Euroisation at a time of crisis

Published: 15/9/2020
Ana Martinis

Advisor at the Economic Analysis Department, Research Area, CNB

The outbreak of the coronavirus pandemic and uncertainty about its effects on the economy have refuelled fears of the depreciation of the kuna and strengthened the tendency to hold foreign currency. This has reversed the years-long downward trend of the euroisation of the banking system. If the growth of foreign currency deposits continues, it does not necessarily have to trigger depreciation pressures, as was the case in March this year, but it may reduce the availability of kuna loans because banks might turn to granting indexed loans.

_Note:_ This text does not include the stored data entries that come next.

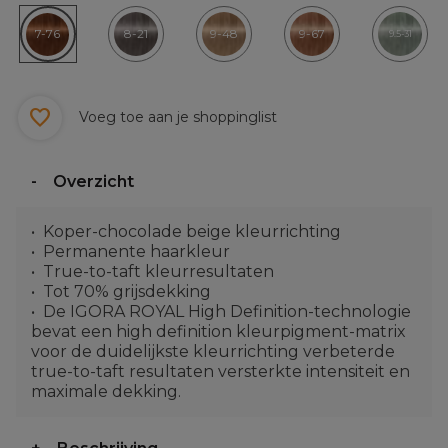
7-76
8-21
9-48
9-67
9.5-31
Voeg toe aan je shoppinglist
Overzicht
Koper-chocolade beige kleurrichting
Permanente haarkleur
True-to-taft kleurresultaten
Tot 70% grijsdekking
De IGORA ROYAL High Definition-technologie
bevat een high definition kleurpigment-matrix
voor de duidelijkste kleurrichting verbeterde
true-to-taft resultaten versterkte intensiteit en
maximale dekking.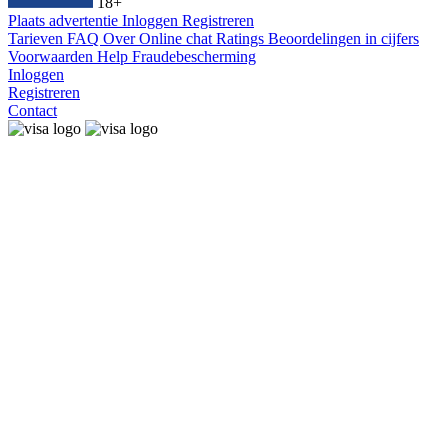
18+
Plaats advertentie
Inloggen
Registreren
Tarieven
FAQ
Over
Online chat
Ratings
Beoordelingen in cijfers
Voorwaarden
Help
Fraudebescherming
Inloggen
Registreren
Contact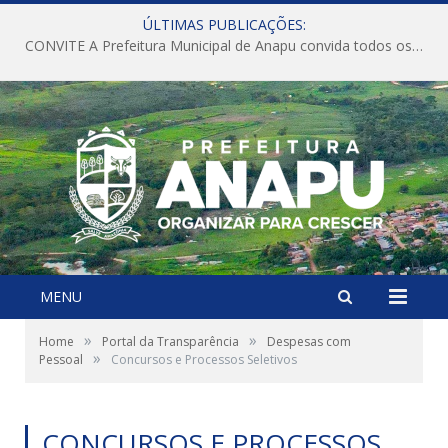
ÚLTIMAS PUBLICAÇÕES:
CONVITE A Prefeitura Municipal de Anapu convida todos os servidores públicos municipais para participarem da Audiência Pública de discussão da Lei de Diretrizes Orçamentárias (LDO), importante instrumento de planejamento das ações e investimentos da Administração Pública para o próximo exercício financeiro.
MENU
»
»
Home
Portal da Transparência
Despesas com
»
Pessoal
Concursos e Processos Seletivos
CONCURSOS E PROCESSOS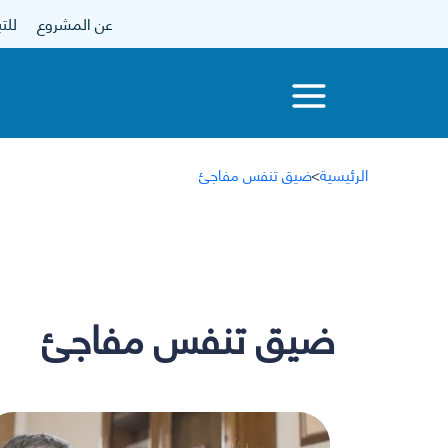
عن المشروع
للتبرع
الرئيسية
>
ضيق تنفس مفاجئ
ضيق تنفس مفاجئ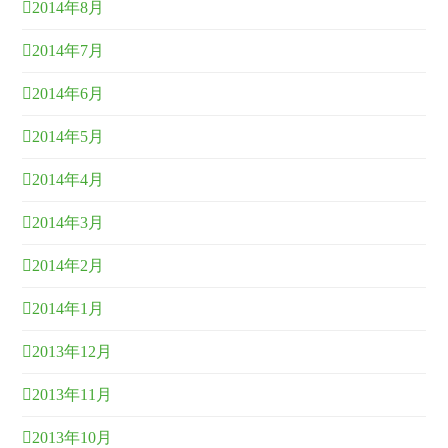
2014年8月
2014年7月
2014年6月
2014年5月
2014年4月
2014年3月
2014年2月
2014年1月
2013年12月
2013年11月
2013年10月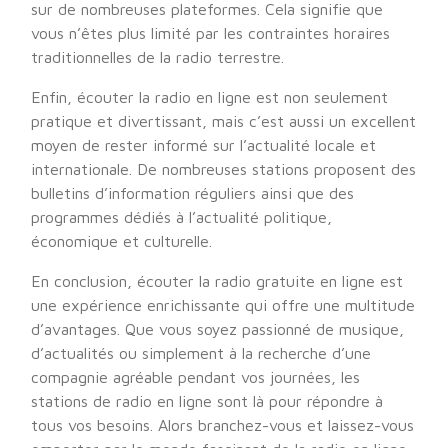
sur de nombreuses plateformes. Cela signifie que
vous n’êtes plus limité par les contraintes horaires
traditionnelles de la radio terrestre.
Enfin, écouter la radio en ligne est non seulement
pratique et divertissant, mais c’est aussi un excellent
moyen de rester informé sur l’actualité locale et
internationale. De nombreuses stations proposent des
bulletins d’information réguliers ainsi que des
programmes dédiés à l’actualité politique,
économique et culturelle.
En conclusion, écouter la radio gratuite en ligne est
une expérience enrichissante qui offre une multitude
d’avantages. Que vous soyez passionné de musique,
d’actualités ou simplement à la recherche d’une
compagnie agréable pendant vos journées, les
stations de radio en ligne sont là pour répondre à
tous vos besoins. Alors branchez-vous et laissez-vous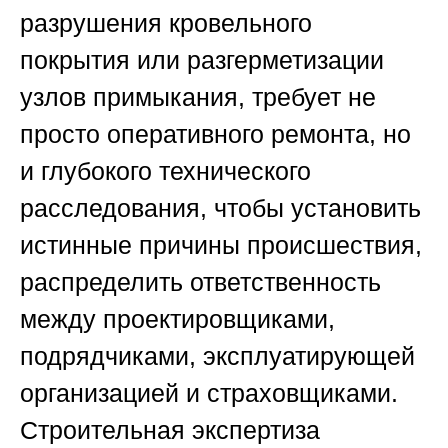
разрушения кровельного
покрытия или разгерметизации
узлов примыкания, требует не
просто оперативного ремонта, но
и глубокого технического
расследования, чтобы установить
истинные причины происшествия,
распределить ответственность
между проектировщиками,
подрядчиками, эксплуатирующей
организацией и страховщиками.
Строительная экспертиза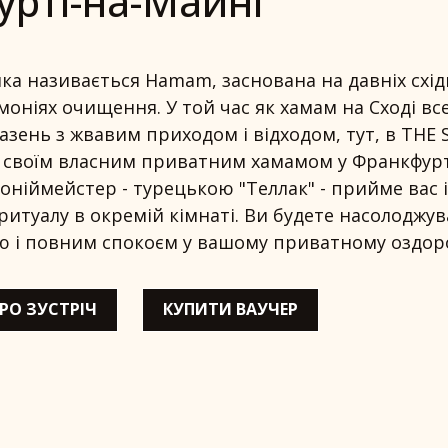
рті-на-Майні
яка називається Hamam, заснована на давніх схід
оніях очищення. У той час як хамам на Сході вс
азень з жвавим приходом і відходом, тут, в THE 
 своїм власним приватним хамамом у Франкфурт
ніймейстер - турецькою "Теллак" - прийме вас і
ритуалу в окремій кімнаті. Ви будете насолоджув
ю і повним спокоєм у вашому приватному оздоро
РО ЗУСТРІЧ
КУПИТИ ВАУЧЕР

In countries with a deeply rooted euroisation[1], such as Croatia, the economic crisis sharply increases distrust in the stability of the domestic currency among households. The fear of depreciation may prompt people to withdraw funds (which are predominantly in foreign currency) from banks and other financial institutions or convert their kuna savings with banks to foreign currency. In both cases demand for foreign currency rises, thus causing depreciation pressures, which can actually contribute to the materialisation of households' concerns about depreciation. In other words, savers’ behaviour may contribute to the realisation of their fear – the weakening of the kuna. Banks are the channel through which such a process takes place as they, faced with the growth of the share of foreign currency deposits in their liabilities, tend to increase the share of foreign currency in their assets. The manner in which banks react is usually twofold: first is to increase foreign assets, for which banks must obtain foreign currency and thus create additional demand for foreign currency while stimulating the weakening of the kuna. The other way is to intensify the granting of indexed loans and reduce the supply of kuna loans. However, the latter option does not require banks to purchase foreign currency on the market. Considering the different implications of the two strategies on foreign currency demand, it is interesting to compare the developments of banks’ deposits and assets during the global financial crisis of 2008 with the recent developments in 2020.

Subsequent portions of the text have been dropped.